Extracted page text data
********************

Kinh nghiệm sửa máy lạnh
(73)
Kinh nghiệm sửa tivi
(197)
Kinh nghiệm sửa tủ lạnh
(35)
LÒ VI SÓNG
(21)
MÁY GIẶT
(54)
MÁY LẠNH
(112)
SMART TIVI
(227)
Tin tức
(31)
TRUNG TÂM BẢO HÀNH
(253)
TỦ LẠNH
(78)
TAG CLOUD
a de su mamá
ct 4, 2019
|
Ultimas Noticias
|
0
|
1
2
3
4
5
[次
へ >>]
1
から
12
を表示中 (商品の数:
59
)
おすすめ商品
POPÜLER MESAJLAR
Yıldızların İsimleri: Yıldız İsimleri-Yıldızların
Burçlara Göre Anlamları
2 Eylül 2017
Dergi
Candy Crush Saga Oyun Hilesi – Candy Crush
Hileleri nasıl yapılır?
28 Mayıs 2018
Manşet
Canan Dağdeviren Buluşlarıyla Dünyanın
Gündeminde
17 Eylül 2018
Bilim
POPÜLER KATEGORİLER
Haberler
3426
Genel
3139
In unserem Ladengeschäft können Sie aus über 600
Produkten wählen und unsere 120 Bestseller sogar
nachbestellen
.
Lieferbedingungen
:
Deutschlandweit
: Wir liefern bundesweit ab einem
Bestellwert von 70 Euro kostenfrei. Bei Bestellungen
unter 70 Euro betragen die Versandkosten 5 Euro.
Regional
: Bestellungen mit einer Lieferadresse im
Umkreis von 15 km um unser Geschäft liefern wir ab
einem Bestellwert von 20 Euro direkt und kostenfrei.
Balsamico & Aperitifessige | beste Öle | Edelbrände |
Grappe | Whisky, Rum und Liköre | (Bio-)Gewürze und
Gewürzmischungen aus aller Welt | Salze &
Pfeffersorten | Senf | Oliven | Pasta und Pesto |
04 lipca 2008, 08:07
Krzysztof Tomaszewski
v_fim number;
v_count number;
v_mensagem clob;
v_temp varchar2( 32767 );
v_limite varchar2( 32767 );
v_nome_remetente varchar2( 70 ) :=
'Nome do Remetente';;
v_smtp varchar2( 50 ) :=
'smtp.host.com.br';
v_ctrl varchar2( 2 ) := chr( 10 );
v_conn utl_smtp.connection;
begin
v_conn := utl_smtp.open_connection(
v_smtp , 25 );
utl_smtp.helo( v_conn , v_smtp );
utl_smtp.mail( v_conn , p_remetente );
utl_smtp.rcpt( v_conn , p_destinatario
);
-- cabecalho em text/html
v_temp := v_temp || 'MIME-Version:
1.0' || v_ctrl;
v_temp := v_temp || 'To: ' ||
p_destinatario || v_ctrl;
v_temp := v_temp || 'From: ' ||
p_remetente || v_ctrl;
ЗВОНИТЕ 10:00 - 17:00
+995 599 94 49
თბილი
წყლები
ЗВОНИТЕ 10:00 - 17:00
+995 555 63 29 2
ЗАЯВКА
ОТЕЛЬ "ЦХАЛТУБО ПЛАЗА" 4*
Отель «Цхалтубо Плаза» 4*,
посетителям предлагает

********************

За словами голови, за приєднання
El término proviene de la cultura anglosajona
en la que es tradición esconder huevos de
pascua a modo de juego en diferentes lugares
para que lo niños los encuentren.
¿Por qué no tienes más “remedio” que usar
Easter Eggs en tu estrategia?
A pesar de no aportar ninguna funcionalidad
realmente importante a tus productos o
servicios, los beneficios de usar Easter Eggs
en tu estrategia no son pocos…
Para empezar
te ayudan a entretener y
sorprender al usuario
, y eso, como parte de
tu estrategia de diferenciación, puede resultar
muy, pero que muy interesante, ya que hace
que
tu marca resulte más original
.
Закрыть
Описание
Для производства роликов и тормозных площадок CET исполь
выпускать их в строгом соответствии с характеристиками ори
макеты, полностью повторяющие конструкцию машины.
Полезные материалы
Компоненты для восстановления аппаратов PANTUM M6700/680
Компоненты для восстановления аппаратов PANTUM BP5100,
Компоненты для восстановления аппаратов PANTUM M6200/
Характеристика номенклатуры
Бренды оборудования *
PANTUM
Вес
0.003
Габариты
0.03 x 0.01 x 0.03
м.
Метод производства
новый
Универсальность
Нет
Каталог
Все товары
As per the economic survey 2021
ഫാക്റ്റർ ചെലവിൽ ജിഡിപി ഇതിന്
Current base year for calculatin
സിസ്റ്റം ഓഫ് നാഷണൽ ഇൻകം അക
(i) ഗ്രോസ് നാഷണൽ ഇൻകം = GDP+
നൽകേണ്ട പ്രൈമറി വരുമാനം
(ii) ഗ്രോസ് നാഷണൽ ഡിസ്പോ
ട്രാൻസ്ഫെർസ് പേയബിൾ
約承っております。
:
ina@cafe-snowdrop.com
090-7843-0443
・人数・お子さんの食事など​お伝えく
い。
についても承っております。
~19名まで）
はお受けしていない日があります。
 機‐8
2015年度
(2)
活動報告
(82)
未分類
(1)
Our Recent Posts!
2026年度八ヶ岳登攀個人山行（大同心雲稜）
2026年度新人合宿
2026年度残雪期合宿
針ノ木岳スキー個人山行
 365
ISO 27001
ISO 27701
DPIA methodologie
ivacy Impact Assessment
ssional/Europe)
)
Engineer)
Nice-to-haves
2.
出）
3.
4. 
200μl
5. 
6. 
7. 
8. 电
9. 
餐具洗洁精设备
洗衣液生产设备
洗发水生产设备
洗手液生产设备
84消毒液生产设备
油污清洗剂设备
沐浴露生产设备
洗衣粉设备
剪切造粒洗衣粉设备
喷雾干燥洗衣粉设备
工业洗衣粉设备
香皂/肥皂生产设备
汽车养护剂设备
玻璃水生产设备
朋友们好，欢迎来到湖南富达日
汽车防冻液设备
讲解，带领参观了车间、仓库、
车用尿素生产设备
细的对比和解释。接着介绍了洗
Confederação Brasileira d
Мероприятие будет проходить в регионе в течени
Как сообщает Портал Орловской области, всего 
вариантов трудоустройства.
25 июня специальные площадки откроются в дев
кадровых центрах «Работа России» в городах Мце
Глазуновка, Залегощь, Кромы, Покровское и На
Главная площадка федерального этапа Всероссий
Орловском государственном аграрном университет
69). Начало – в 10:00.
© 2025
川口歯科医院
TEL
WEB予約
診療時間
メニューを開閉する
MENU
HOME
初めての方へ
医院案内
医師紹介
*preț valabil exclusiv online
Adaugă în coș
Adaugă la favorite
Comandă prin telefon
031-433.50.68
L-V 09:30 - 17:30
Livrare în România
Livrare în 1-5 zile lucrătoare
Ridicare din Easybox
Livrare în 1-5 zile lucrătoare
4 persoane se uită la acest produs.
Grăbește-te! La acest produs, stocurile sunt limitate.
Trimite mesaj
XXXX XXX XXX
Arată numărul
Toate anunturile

********************

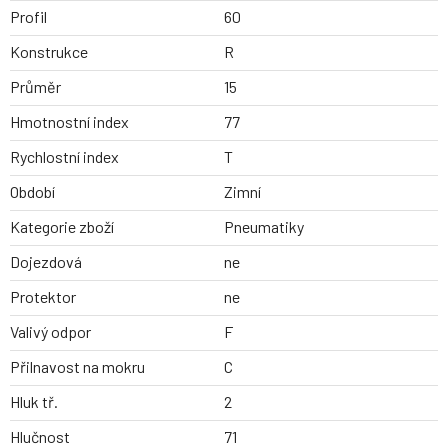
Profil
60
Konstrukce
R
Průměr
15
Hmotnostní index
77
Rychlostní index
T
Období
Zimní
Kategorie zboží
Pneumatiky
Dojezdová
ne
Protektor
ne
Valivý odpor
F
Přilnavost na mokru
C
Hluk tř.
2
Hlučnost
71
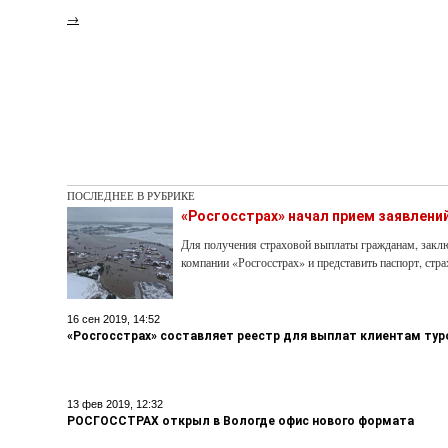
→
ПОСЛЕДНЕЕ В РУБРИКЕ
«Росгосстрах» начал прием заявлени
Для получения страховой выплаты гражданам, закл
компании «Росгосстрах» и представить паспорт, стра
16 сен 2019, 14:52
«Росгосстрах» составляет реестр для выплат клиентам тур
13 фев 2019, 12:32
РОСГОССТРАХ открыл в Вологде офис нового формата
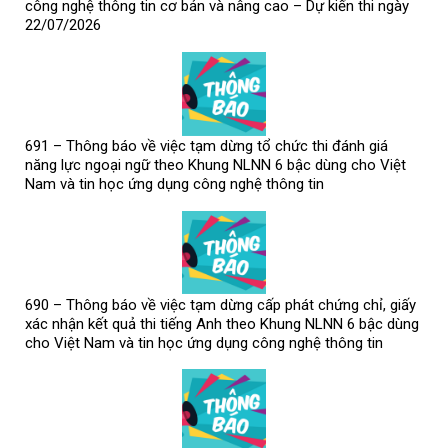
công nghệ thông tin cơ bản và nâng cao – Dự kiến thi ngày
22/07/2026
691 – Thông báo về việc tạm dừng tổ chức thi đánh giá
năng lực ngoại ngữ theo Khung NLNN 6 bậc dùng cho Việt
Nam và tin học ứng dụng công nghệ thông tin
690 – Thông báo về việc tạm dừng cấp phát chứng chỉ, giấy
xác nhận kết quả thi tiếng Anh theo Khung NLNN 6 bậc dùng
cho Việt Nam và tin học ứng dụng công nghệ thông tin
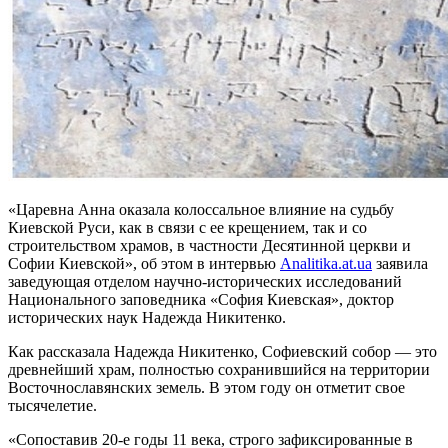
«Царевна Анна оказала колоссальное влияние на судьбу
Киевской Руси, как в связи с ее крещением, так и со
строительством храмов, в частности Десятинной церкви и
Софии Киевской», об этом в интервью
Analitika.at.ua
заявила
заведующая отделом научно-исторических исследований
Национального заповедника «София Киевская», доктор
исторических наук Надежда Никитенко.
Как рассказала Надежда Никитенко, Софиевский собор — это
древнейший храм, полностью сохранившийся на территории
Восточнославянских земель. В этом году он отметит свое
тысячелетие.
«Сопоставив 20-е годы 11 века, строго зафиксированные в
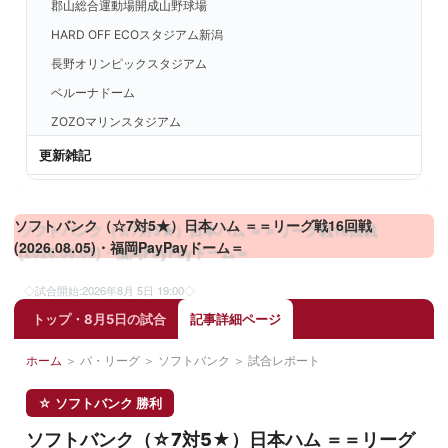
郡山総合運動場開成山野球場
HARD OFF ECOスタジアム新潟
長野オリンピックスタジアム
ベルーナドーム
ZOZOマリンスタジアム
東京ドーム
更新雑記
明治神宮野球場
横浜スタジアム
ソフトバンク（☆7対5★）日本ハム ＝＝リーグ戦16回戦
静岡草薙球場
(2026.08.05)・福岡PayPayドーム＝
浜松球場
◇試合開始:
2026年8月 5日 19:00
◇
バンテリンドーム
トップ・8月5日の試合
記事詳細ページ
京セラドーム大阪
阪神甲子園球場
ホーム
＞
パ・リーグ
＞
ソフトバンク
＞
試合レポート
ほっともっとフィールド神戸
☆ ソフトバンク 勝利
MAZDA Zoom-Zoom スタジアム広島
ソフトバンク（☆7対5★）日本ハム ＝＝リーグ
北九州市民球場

********************

## WORK INSTRUCTION
Please give an exact copy of the lines above, beginning with the line containing "In unserem Ladengeschäft" and running through the line containing "посетителям предлагает", and of no other lines.

## RESPONSE TO THIS TASK
In unserem Ladengeschäft können Sie aus über 600
Produkten wählen und unsere 120 Bestseller sogar
nachbestellen
.
Lieferbedingungen
:
Deutschlandweit
: Wir liefern bundesweit ab einem
Bestellwert von 70 Euro kostenfrei. Bei Bestellungen
unter 70 Euro betragen die Versandkosten 5 Euro.
Regional
: Bestellungen mit einer Lieferadresse im
Umkreis von 15 km um unser Geschäft liefern wir ab
einem Bestellwert von 20 Euro direkt und kostenfrei.
Balsamico & Aperitifessige | beste Öle | Edelbrände |
Grappe | Whisky, Rum und Liköre | (Bio-)Gewürze und
Gewürzmischungen aus aller Welt | Salze &
Pfeffersorten | Senf | Oliven | Pasta und Pesto |
04 lipca 2008, 08:07
Krzysztof Tomaszewski
v_fim number;
v_count number;
v_mensagem clob;
v_temp varchar2( 32767 );
v_limite varchar2( 32767 );
v_nome_remetente varchar2( 70 ) :=
'Nome do Remetente';;
v_smtp varchar2( 50 ) :=
'smtp.host.com.br';
v_ctrl varchar2( 2 ) := chr( 10 );
v_conn utl_smtp.connection;
begin
v_conn := utl_smtp.open_connection(
v_smtp , 25 );
utl_smtp.helo( v_conn , v_smtp );
utl_smtp.mail( v_conn , p_remetente );
utl_smtp.rcpt( v_conn , p_destinatario
);
-- cabecalho em text/html
v_temp := v_temp || 'MIME-Version:
1.0' || v_ctrl;
v_temp := v_temp || 'To: ' ||
p_destinatario || v_ctrl;
v_temp := v_temp || 'From: ' ||
p_remetente || v_ctrl;
ЗВОНИТЕ 10:00 - 17:00
+995 599 94 49
თბილი
წყლები
ЗВОНИТЕ 10:00 - 17:00
+995 555 63 29 2
ЗАЯВКА
ОТЕЛЬ "ЦХАЛТУБО ПЛАЗА" 4*
Отель «Цхалтубо Плаза» 4*,
посетителям предлагает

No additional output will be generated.